HMC Students Examine COVID-19 Data in New Course

Harvey Mudd College students are digging into COVID-19 data in real time in a new five-week spring semester course led by Weiqing Gu, McAlister Professor of Mathematics.

COVID-19: Data Analytics/Machine Learning is a project-based, online course that is challenging a multidisciplinary group of 36 upper-level students to use materials collected from an international dataset to study the novel coronavirus. They are employing big data analytics and machine learning techniques to process the data, identify its key features and infer, predict, integrate, classify and extract unique insights from the COVID-19 Open Research Dataset, a free resource. The dataset contains scholarly articles about SARS-CoV-2 and related viruses in the broader coronavirus group and is the most extensive collection of machine-readable coronavirus literature.

One of the primary goals of the course is to contribute to existing research and data analysis to help the science community understand data genetics, incubation and symptoms of the virus, as well as to fill gaps related to the novel coronavirus as scientists pursue knowledge around prevention, treatment and a vaccine.

Gu developed the online course after hearing students were disappointed to lose in-person, on-campus research opportunities for the remainder of the spring semester due to the COVID-19 pandemic. In addition to specializing in differential geometry and topology, applied to big data analysis, computer-aided design and robotics, Gu also researches applications to math-biology. She has created mathematical models to illustrate treatment-resistant strains of HIV and has used numerical calculations to analyze the behavior of the mutated HIV strains and to examine the effects of various treatment regimens on those strains.

Based on her work modeling strains of HIV, Gu has been building a model of COVID-19 using geometric techniques to determine patterns in its structure that are unique to the virus. She and her students are discussing this structure and studying its impact.

“During our weekly meetings, we go through the data and calculate the virus’ spread,” Gu says. “Students can see that it is getting slower.”

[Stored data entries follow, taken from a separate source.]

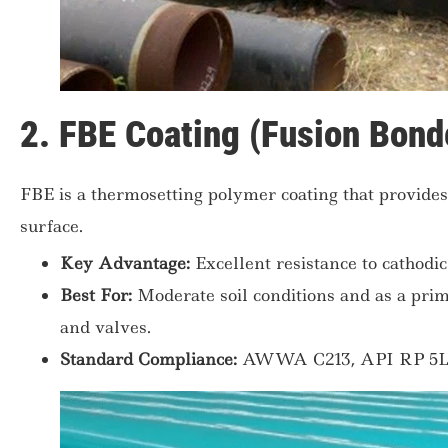
2. FBE Coating (Fusion Bond
FBE is a thermosetting polymer coating that provides 
surface.
Key Advantage:
Excellent resistance to cathodi
Best For:
Moderate soil conditions and as a prime
and valves.
Standard Compliance:
AWWA C213, API RP 5L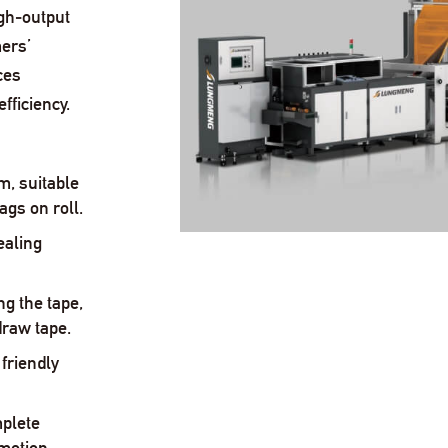
igh-output
ers’
ces
fficiency.
m, suitable
ags on roll.
ealing
ng the tape,
draw tape.
friendly
plete
motion.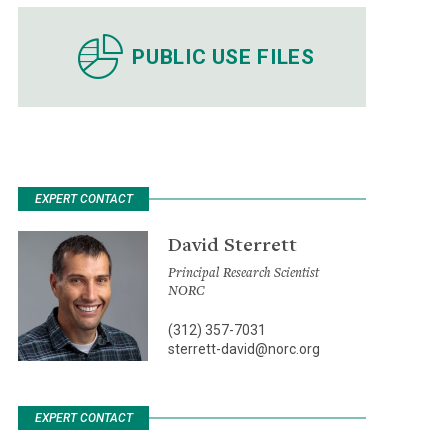
PUBLIC USE FILES
EXPERT CONTACT
David Sterrett
Principal Research Scientist
NORC
(312) 357-7031
sterrett-david@norc.org
EXPERT CONTACT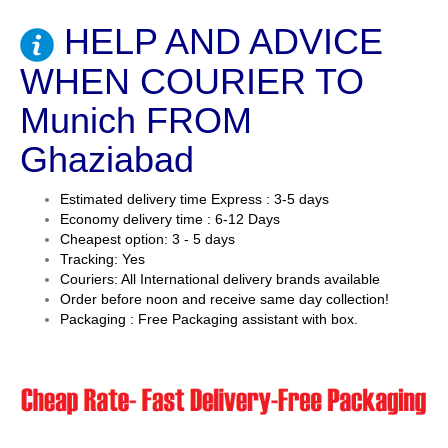
HELP AND ADVICE
WHEN COURIER TO
Munich FROM
Ghaziabad
Estimated delivery time Express : 3-5 days
Economy delivery time : 6-12 Days
Cheapest option: 3 - 5 days
Tracking: Yes
Couriers: All International delivery brands available
Order before noon and receive same day collection!
Packaging : Free Packaging assistant with box.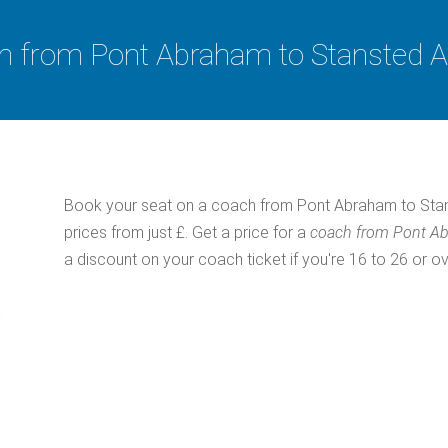
 from Pont Abraham to Stansted A
Book your seat on a coach from Pont Abraham to Stans
prices from just £. Get a price for a
coach from Pont Ab
a discount on your coach ticket if you're 16 to 26 or ov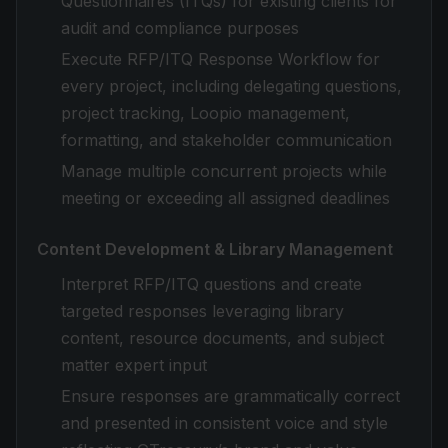
Questionnaires (ITQs) for existing clients for
audit and compliance purposes
Execute RFP/ITQ Response Workflow for
every project, including delegating questions,
project tracking, Loopio management,
formatting, and stakeholder communication
Manage multiple concurrent projects while
meeting or exceeding all assigned deadlines
Content Development & Library Management
Interpret RFP/ITQ questions and create
targeted responses leveraging library
content, resource documents, and subject
matter expert input
Ensure responses are grammatically correct
and presented in consistent voice and style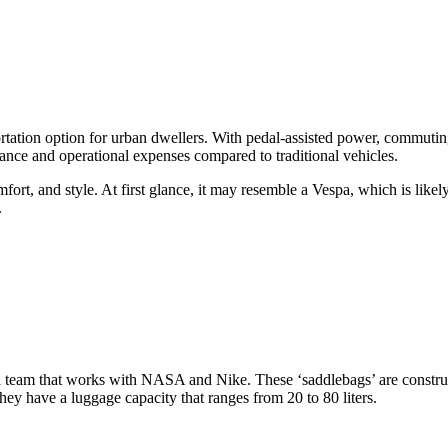
tion option for urban dwellers. With pedal-assisted power, commuting b
nance and operational expenses compared to traditional vehicles.
 comfort, and style. At first glance, it may resemble a Vespa, which is lik
.
 team that works with NASA and Nike. These ‘saddlebags’ are construc
ey have a luggage capacity that ranges from 20 to 80 liters.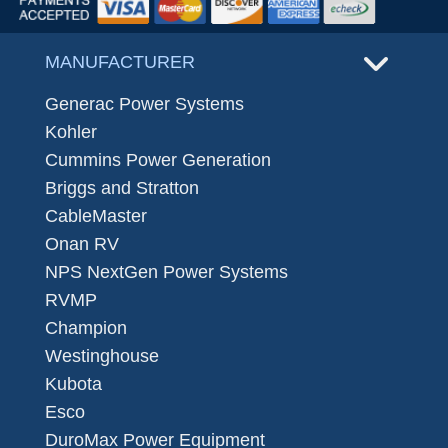
MANUFACTURER
Generac Power Systems
Kohler
Cummins Power Generation
Briggs and Stratton
CableMaster
Onan RV
NPS NextGen Power Systems
RVMP
Champion
Westinghouse
Kubota
Esco
DuroMax Power Equipment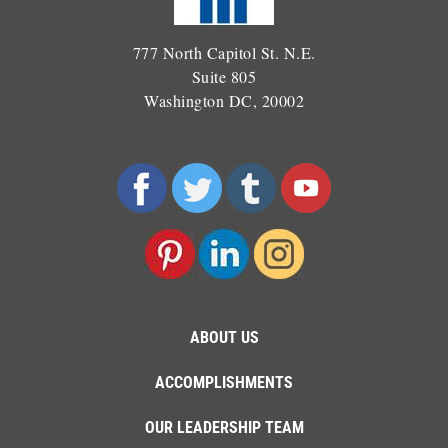
777 North Capitol St. N.E.
Suite 805
Washington DC, 20002
ABOUT US
ACCOMPLISHMENTS
OUR LEADERSHIP TEAM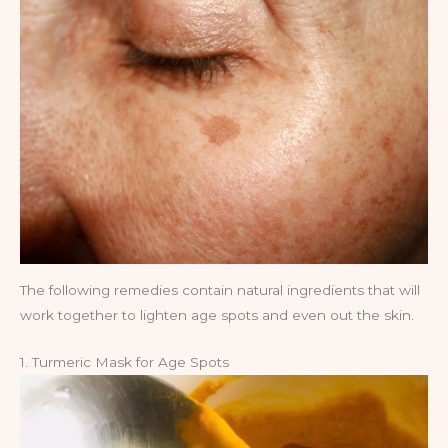
The following remedies contain natural ingredients that will
work together to lighten age spots and even out the skin.
1. Turmeric Mask for Age Spots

Students are also investigating a connection between the virus and global warming and climate change, and are discussing ways they think the virus might be controlled.

Gu encourages the use of web applications and resources. One weekly assignment involves examining data for trends. Students collect COVID-19-related posts from Twitter and convert them into vectors based on the topic of the tweet. They then analyze models to look for structure in the discourse on Twitter. Jupyter Notebook, an open source, web-based application, is used for analysis assignments, allowing students to create and share documents with live code. Students also use PyTorch, an open-source machine learning library, to construct feedforward neural networks and recurrent neural networks, a graphed function that allows Gu and her students to examine trends or predicted outcomes in data sets.

“I saw Prof. Gu’s Big Data class as a good way to become familiar with the math side of machine learning,” Josh Cordova ’22 says. “Being focused on such a relevant topic made it even more appealing.”

Because she wants students to become comfortable using GitHub, a popular tool used to develop and deploy software, Gu has students host their code, reading summaries and final projects on the platform. Once the course is complete, Gu and her students will compile their research from the course on a GitHub page to make it accessible to the research community.